■ Work to be completed ■
Copy nothing from the entries below except the lines from the one containing "What to Look for in a Refrigeration" through the one containing "product? A...", and copy those exactly.

Page-level text extractions
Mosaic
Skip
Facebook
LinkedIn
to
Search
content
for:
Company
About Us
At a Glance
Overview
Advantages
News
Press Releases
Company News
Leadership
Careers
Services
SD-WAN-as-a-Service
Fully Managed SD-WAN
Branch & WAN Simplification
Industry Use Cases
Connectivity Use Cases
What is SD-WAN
==
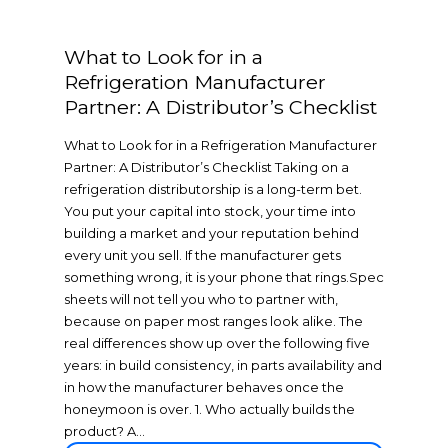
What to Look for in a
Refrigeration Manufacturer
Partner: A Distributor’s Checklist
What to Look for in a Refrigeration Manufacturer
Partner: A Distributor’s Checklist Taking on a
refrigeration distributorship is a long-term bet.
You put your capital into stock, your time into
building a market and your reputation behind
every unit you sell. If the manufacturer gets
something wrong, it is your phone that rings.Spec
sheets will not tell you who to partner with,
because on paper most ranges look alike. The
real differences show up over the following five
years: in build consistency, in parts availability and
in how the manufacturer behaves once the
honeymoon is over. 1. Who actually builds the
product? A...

■ Task response ■
What to Look for in a Refrigeration Manufacturer
Partner: A Distributor’s Checklist Taking on a
refrigeration distributorship is a long-term bet.
You put your capital into stock, your time into
building a market and your reputation behind
every unit you sell. If the manufacturer gets
something wrong, it is your phone that rings.Spec
sheets will not tell you who to partner with,
because on paper most ranges look alike. The
real differences show up over the following five
years: in build consistency, in parts availability and
in how the manufacturer behaves once the
honeymoon is over. 1. Who actually builds the
product? A...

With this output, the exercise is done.